Classification models applied four different algorithms i.e., RFA, ANNs, SVM and LR were built based on 26 features. The prediction performance of four models were listed in Table 3. All four models showed good predictive efficacy with accuracy ranged from 93.63 to 99.76% and AUC value ranged from 0.94 to 1.00. Among four models, classification models of RFA and ANNs showed better predictive efficacy with higher AUC value (1.00, 1.00) and accuracy (99.76%, 99.63%) than models based on based on LR (0.97, 96.50%) and SVM (0.94, 93.63%). RFA model presented highest sensitivity with 100.00% and model SVM had lowest with 88.64%. Sensitivities of LR model and ANNs were 96.20 and 99.86%, respectively. The specificity of four models including RFA, ANNs, SVM, and LR model were 99.22, 99.66, 98.51 and 96.89%, respectively. To conclude, RFA and ANNs models had the best comprehensive predictive efficacy with highest AUC values.

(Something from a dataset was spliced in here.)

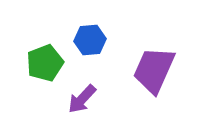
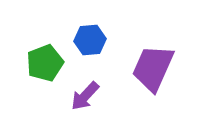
purple trapezoid: moved 1 px left, 2 px up
purple arrow: moved 3 px right, 3 px up
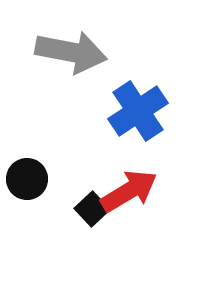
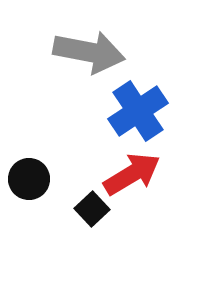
gray arrow: moved 18 px right
black circle: moved 2 px right
red arrow: moved 3 px right, 17 px up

Table 3 Prediction efficacy of KBD among adolescents by different machine learning methods

Feature selection

In this study, four algorithms including RFA, mRMR, SVM-RFE and relief were applied to select discriminative features for KBD diagnosis. The importance ranking of 26 features ranked by different algorithms were presented in Table 4. The order from 1 to 26 represented the range from the most important to the least important. The rankings of 26 features in RFA and mRMR algorithm were the same. The top 10 features in four algorithms were the same even the order of them were slightly varied. These top 10 features were distal end of phalanges alterations, metaphysis alterations, elbow joint movement limitation, ankle joint movement limitation, flexion of the distal part of fingers, enlarged finger joints, squatting limitation, carpals alterations, wrist joint movement limitation and deformed finger joints.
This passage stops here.